[pulseaudio-discuss] Accessing audio as root

Colin Guthrie gmane at colin.guthr.ie
Thu Nov 26 07:15:10 PST 2009

'Twas brillig, and Markus Rechberger at 26/11/09 14:50 did gyre and gimble:
> I don't know how the permission stuff is handled, but root should be
> an exception for this and
> be allowed by default.

The exception to the rule is not necessarily the problem (the concept 
itself is valid enough), but to think about this problem generally you 
need to understand how audio works and, more importantly, what are the 
underlying limitations.

Firstly, PulseAudio handles software mixing for you. This is because 
most hardware does not support hardware mixing. This means that (at the 
lowest level) only one application is able to use the sound card at any 
given time. This clearly sucks, but obviously a software mixer solves 
this problem.

Keeping in mind that the on a multi user system, the active user can 
flip around, with each real user being denied and allowed access to the 
audio hardware as appropriate, that it is not a nice idea to let root 
use the current active user's PA as this can change later, denying root 
the sound access by extension.

So really there are only two solutions here:
  1. Bypass pulse and access the audio directly.
  2. Run roots very own PA process and use it.
  3. Run system-wide PA.
  4. Run PA on top of some lower level mixer e.g. dmix.
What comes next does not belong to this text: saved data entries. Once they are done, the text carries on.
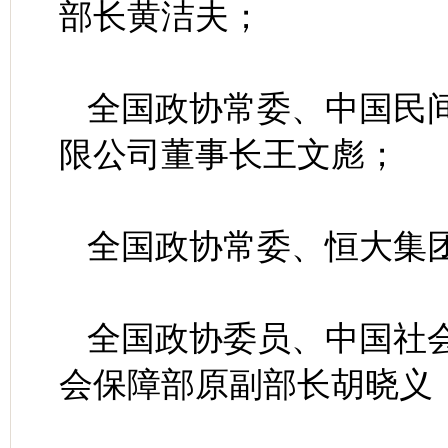
部长黄洁夫；
全国政协常委、中国民
限公司董事长王文彪；
全国政协常委、恒大集
全国政协委员、中国社
会保障部原副部长胡晓义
Now all of these have major flaws and disadvantages. 1 and 2 require 
hardware mixing which is not all that common these days so is totally 
out of the question. 3. Is nasty, requiring access rules to be pushed 
into user administration (e.g. adding users to the pulse-access 
group)[0], and also breaking SHM usage in IPC which adds huge overhead. 
4. Adds lots of latency and totally breaks glitch free control of the 
sound hardware which has huge knock on effects for power savings and 
other important aspects.

So really the problem is not all that simple. When considering all the 
various things that the old approach did not allow, but pulseaudio 
permits, this regression is really not a major one. Like I said 
previously you have to ask yourself some very serious questions when you 
are using a root process to interact with sound anyway? Why should any 
root process be doing that? Root is evil and should be avoided except 
when absolutely necessary. Added to that, the 99% use case of "root 
requireing sound" is while working under X11 and your regular user 
becomes root (su/sudo) to display a GUI app, sound will work just fine, 
so this is not a problem. The other marginal cases really don't present 
me with a burning problem that keeps me awake at night!